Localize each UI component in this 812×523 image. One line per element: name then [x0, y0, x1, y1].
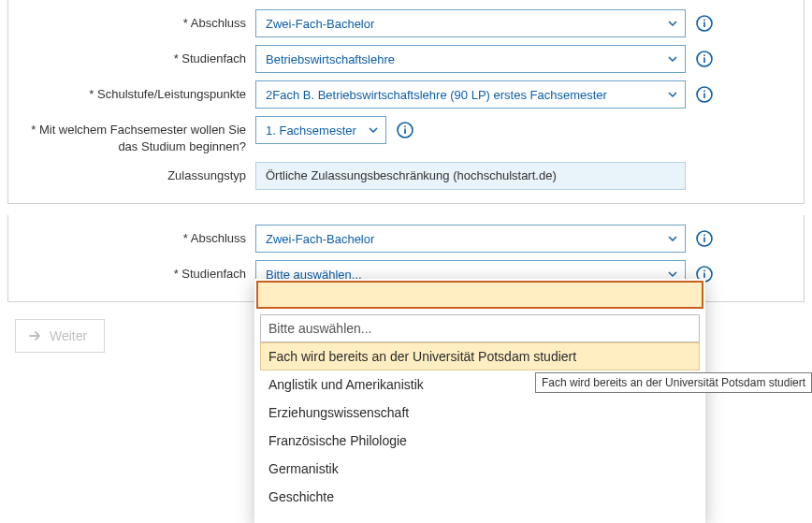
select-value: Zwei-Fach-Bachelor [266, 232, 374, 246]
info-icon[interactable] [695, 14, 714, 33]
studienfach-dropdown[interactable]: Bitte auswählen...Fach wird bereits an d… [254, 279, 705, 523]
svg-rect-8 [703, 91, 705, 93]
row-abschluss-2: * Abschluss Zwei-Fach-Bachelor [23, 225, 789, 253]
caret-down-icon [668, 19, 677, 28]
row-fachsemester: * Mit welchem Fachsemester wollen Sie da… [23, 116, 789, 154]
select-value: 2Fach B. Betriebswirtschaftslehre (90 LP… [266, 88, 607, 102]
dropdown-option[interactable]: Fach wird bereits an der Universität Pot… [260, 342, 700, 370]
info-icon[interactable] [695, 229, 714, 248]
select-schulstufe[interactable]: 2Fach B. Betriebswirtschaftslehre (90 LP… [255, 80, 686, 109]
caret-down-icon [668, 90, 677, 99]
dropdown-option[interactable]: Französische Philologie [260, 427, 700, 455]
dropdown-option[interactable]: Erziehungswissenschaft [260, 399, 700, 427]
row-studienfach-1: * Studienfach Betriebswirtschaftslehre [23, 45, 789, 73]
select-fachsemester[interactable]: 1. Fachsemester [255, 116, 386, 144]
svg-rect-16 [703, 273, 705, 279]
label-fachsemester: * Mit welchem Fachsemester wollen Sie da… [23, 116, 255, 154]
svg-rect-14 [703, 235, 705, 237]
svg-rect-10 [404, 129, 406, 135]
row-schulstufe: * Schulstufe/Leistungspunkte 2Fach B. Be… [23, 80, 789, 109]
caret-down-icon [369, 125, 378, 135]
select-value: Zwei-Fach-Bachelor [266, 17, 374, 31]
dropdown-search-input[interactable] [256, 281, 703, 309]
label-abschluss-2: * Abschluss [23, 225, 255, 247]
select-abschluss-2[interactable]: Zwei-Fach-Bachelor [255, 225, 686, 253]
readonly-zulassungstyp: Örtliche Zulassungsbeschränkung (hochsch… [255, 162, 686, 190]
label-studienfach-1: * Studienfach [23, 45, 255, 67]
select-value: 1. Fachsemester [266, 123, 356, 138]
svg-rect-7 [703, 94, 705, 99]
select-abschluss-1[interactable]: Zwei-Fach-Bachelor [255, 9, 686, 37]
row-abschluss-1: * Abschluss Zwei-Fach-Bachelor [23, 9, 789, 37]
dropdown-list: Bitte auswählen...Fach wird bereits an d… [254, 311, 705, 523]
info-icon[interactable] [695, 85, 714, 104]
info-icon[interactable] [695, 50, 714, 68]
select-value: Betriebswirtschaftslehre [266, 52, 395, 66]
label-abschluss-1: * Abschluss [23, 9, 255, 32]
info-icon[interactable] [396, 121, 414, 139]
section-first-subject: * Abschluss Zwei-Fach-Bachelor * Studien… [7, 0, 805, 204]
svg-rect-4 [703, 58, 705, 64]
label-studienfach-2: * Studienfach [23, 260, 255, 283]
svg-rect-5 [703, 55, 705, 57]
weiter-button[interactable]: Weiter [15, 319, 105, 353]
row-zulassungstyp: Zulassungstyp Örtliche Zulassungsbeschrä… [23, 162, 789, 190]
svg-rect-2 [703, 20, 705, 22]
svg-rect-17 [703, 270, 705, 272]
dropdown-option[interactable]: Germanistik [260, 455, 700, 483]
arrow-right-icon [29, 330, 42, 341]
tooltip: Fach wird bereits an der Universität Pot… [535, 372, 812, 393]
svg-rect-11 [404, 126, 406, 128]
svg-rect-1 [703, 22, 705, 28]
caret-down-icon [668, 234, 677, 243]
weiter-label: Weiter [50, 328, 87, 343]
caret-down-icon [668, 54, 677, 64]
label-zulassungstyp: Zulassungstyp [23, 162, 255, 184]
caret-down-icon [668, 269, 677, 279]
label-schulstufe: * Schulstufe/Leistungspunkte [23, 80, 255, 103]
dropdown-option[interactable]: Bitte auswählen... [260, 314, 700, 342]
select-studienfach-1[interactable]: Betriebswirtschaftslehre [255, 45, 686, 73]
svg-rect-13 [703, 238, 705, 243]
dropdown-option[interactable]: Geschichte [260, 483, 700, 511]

══════════

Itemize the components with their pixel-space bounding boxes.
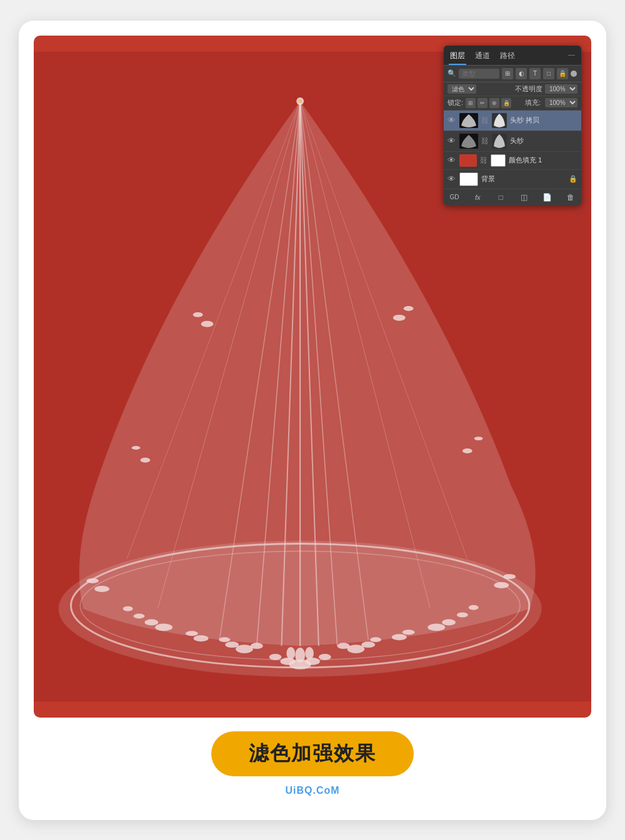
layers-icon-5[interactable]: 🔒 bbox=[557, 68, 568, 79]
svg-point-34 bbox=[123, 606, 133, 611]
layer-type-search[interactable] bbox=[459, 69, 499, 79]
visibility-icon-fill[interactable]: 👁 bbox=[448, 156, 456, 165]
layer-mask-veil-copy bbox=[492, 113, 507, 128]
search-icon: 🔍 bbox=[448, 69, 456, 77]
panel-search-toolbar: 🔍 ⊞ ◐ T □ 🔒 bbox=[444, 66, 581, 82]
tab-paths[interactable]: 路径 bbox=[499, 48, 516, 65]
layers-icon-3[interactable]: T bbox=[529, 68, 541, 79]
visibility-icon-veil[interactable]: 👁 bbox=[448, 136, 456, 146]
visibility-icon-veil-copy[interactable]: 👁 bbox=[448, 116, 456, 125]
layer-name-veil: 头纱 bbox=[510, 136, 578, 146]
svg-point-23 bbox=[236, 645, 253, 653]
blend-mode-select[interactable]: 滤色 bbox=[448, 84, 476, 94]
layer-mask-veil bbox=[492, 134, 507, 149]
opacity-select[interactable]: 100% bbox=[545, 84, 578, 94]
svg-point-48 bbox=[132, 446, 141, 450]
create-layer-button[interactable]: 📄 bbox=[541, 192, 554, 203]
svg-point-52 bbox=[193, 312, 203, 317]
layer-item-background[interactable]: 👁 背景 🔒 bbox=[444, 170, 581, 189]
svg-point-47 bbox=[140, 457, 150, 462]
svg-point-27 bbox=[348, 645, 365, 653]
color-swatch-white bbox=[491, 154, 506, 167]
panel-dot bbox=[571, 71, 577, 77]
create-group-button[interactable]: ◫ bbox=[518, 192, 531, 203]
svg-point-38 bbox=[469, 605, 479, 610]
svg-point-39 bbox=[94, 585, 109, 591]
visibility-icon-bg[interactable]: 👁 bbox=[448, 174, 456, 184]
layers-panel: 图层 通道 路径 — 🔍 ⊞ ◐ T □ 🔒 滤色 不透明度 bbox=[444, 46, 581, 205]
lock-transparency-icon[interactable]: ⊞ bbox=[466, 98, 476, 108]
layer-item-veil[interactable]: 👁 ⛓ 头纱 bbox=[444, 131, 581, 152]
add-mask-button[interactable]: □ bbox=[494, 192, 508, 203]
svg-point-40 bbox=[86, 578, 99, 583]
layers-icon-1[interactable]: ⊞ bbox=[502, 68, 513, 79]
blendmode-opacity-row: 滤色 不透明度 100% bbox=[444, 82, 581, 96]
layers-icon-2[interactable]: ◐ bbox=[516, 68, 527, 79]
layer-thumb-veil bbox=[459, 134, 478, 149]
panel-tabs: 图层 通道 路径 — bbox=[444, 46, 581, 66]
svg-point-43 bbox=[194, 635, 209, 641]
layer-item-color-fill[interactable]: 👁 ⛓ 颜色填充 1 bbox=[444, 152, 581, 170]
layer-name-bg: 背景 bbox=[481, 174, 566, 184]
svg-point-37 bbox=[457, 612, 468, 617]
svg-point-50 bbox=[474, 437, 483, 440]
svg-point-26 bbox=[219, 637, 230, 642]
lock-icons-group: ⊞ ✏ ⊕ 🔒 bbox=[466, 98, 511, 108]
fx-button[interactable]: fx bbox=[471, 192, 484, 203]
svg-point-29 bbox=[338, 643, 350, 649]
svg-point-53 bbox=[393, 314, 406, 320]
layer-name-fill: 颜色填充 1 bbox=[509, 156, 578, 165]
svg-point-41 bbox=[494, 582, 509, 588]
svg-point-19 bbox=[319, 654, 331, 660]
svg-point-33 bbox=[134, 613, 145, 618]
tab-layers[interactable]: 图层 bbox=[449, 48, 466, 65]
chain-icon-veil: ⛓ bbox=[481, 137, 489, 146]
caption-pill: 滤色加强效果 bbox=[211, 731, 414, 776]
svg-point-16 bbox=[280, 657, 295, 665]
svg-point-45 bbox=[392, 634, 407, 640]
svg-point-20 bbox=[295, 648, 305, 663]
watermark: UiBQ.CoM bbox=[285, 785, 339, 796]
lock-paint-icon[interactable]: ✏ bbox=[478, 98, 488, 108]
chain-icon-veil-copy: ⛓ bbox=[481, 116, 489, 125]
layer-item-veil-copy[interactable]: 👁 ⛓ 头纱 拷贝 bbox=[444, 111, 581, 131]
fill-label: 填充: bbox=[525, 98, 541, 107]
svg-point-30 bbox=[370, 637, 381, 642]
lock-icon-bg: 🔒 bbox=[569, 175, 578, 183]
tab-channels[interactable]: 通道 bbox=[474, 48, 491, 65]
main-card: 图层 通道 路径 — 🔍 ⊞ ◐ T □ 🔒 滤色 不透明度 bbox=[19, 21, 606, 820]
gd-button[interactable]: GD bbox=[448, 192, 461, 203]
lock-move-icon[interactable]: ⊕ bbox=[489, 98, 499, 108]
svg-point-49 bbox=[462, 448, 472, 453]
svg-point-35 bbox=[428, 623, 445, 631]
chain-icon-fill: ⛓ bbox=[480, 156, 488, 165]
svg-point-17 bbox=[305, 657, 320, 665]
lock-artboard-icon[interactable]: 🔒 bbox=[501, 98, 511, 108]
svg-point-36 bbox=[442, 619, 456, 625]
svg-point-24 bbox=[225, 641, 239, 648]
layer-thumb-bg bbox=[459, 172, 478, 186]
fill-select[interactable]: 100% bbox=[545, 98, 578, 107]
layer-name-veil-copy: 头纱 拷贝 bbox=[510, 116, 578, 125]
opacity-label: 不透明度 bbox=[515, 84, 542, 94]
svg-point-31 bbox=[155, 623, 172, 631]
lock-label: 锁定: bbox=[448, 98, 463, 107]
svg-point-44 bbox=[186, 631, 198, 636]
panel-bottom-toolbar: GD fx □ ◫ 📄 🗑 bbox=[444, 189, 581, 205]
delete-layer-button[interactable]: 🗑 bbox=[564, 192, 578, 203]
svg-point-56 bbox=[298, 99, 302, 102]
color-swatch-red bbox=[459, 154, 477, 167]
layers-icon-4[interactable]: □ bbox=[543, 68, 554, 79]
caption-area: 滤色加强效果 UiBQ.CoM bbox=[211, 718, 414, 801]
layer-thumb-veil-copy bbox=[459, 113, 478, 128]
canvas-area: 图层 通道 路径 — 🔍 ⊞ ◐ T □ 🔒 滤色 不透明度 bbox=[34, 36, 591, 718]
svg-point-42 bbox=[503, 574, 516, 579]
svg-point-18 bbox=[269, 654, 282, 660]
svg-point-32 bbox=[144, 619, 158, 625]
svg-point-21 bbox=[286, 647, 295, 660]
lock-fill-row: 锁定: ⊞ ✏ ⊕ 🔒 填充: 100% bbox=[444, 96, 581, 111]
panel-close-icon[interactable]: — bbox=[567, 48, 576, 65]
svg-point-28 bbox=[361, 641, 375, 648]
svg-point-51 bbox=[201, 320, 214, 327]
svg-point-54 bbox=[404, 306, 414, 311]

══════════

*PROBLEM*:
Find the lines in the data that include "create", then copy each of them.

*RESULT*:
create-layer-button[interactable]: 📄 bbox=[541, 192, 554, 203]
create-group-button[interactable]: ◫ bbox=[518, 192, 531, 203]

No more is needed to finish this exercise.